Die Anwält:innen von Kenan Ayaz (Ayas), Antonia von der Behrens und Stephan Kuhn, sowie der zyprische Rechtsanwalt Efstathios C. Efstathiou haben am 25. September beim Oberlandesgericht Hamburg den Antrag gestellt, die Anklage gegen ihren Mandanten abzuweisen und ihn aus der Untersuchungshaft zu entlassen.
Kenan Ayaz war im vergangenen März auf Grundlage eines deutschen Auslieferungsersuchens auf Zypern verhaftet und Anfang Juni an die deutsche Justiz überstellt worden. Die bundesdeutschen Strafverfolgungsbehörden beschuldigen den kurdischen Aktivisten der Mitgliedschaft in der PKK, weshalb er gemäß §129a/b Strafgesetzbuch (StGB) angeklagt wurde.

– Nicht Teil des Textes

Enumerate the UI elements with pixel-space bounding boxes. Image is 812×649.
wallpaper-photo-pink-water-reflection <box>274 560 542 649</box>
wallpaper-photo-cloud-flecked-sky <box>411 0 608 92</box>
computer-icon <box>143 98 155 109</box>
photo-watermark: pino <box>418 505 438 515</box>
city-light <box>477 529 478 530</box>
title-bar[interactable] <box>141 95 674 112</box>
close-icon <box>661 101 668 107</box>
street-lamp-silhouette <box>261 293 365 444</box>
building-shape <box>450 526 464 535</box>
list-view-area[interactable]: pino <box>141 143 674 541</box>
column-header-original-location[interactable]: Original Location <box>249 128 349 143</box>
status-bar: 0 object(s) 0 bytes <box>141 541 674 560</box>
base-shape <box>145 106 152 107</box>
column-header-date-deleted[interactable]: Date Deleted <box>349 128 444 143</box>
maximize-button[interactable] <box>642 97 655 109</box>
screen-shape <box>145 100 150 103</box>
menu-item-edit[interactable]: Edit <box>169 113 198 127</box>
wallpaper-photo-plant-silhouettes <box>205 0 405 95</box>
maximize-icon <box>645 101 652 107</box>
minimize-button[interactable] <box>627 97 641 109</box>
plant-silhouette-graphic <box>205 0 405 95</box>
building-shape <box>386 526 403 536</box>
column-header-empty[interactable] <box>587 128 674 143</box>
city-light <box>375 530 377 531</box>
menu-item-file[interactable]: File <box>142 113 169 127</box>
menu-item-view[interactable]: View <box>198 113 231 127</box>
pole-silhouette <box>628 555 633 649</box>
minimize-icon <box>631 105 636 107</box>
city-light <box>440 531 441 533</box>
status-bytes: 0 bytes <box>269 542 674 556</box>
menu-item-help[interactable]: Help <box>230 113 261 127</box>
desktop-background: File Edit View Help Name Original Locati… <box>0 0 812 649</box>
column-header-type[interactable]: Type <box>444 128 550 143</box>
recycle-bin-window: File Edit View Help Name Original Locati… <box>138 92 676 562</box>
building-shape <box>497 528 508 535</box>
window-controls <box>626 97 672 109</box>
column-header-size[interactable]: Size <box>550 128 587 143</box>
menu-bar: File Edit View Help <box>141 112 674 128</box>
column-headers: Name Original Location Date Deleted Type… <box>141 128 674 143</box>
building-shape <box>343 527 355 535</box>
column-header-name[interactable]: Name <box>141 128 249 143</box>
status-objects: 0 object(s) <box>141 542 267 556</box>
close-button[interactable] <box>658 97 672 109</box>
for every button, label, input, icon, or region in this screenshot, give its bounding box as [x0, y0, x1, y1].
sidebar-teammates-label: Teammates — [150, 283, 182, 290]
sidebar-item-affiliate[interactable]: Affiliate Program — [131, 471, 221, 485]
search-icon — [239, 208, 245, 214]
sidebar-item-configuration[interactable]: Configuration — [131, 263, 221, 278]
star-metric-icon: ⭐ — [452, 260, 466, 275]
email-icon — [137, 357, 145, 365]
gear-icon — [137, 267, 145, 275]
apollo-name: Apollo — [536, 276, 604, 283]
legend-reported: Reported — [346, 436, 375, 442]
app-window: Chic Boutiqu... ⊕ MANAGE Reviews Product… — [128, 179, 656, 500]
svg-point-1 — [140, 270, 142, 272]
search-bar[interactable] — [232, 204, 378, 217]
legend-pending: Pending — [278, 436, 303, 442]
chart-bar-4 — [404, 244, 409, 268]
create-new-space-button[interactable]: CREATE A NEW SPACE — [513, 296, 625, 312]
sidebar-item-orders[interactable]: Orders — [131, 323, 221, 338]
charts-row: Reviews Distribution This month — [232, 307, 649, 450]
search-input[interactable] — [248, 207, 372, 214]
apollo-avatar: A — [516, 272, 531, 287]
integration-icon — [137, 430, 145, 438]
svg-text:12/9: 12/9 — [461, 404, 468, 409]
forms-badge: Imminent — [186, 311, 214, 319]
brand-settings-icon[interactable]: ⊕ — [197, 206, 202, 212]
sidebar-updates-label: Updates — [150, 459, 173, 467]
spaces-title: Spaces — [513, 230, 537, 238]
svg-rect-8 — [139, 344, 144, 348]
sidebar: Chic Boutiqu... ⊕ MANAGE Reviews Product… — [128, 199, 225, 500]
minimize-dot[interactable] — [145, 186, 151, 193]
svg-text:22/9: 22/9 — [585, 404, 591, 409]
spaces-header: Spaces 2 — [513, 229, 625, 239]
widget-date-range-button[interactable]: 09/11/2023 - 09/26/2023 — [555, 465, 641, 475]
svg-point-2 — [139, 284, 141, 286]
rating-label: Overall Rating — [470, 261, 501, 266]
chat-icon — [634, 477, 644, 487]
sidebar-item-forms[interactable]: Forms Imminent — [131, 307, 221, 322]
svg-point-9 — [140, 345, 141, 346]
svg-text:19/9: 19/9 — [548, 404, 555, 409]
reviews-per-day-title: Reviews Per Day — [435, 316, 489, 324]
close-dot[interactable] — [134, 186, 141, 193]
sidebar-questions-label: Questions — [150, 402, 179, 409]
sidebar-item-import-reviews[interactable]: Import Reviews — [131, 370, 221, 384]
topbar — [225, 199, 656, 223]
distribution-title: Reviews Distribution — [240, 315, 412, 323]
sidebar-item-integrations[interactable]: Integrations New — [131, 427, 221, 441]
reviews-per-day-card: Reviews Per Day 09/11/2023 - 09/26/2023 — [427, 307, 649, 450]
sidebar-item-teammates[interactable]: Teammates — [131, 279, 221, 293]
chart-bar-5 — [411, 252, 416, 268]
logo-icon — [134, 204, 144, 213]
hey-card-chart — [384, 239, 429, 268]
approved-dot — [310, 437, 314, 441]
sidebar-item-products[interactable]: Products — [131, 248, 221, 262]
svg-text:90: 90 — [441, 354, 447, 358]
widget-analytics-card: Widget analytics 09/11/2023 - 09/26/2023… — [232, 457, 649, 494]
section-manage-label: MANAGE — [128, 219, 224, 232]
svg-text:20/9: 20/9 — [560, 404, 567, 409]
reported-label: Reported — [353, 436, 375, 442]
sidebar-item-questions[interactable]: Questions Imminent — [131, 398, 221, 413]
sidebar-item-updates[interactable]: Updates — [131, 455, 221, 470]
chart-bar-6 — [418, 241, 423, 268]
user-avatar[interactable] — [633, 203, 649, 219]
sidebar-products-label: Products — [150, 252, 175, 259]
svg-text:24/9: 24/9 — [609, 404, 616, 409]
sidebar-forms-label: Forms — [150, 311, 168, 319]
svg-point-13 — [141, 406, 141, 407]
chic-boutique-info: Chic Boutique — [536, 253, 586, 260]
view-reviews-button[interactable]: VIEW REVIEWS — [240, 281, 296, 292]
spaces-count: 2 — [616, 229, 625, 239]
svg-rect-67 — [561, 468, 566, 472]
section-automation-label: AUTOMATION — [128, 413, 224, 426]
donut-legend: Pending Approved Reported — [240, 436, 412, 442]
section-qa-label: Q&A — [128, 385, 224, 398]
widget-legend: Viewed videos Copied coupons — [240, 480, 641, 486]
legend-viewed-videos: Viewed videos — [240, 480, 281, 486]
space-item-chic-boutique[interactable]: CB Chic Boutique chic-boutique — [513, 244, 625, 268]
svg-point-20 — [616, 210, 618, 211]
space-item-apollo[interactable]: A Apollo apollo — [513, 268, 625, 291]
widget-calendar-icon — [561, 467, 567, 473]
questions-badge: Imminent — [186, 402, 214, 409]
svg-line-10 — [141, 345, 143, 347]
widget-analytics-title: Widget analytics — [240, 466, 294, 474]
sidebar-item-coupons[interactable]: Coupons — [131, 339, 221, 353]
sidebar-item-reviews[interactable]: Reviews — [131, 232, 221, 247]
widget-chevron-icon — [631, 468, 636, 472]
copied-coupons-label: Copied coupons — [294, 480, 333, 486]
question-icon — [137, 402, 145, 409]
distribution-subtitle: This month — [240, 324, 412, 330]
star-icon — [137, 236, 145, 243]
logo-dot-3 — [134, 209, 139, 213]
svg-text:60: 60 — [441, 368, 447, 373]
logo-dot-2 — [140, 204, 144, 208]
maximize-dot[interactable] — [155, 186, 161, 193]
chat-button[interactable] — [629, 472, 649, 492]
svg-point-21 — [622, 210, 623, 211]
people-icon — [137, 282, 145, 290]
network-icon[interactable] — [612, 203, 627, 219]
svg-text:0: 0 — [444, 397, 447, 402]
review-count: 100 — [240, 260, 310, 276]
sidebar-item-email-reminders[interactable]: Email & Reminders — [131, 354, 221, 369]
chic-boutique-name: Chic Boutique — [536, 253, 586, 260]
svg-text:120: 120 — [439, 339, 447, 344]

In einer Presseerklärung vom 28. September argumentierte die Verteidigung, dass die von der Bundesanwaltschaft am 3. August eingereichte Anklageschrift keine ausreichenden Gründe für ein Gerichtsverfahren liefere: „In der Anklageschrift wird Kenan Ayaz nichts anderes vorgeworfen, als Mitglied der PKK zu sein. Insbesondere werden ihm keine Gewalttaten oder die Beteiligung an PKK-Anschlägen vorgeworfen.“
Die Verteidigung erklärte, die Anklage stütze sich hauptsächlich auf unbelegte Informationen des deutschen Geheimdienstes, bloße Vermutungen über die angebliche Arbeitsweise der PKK in Deutschland und Textnachrichten, die sich nach der Lesart der Staatsanwaltschaft auf die Teilnahme an Demonstrationen, Versammlungen und das Sammeln von Spenden beziehen. Das sei „selbst nach den weit gefassten Anti-Terror-Gesetzen in Deutschland kein ausreichender Grund, um Kenan Ayaz anzuklagen“, heißt es in einer gemeinsamen Erklärung der drei Anwält:innen.
Bedingte Freilassung von Kenan Ayaz beantragt
Das Gericht muss nun entscheiden, ob es die Klage ganz bzw. zumindest teilweise abweist oder zulässt. Für den Fall, dass das Gericht die Anklage nicht abweist, hat die Verteidigung auch die bedingte Freilassung von Kenan Ayaz beantragt. Sie argumentiert, dass die Haft für ihren Mandanten besonders hart war und nach mehr als sechs Monaten Untersuchungshaft der Grundsatz der Verhältnismäßigkeit seine Freilassung rechtfertigt.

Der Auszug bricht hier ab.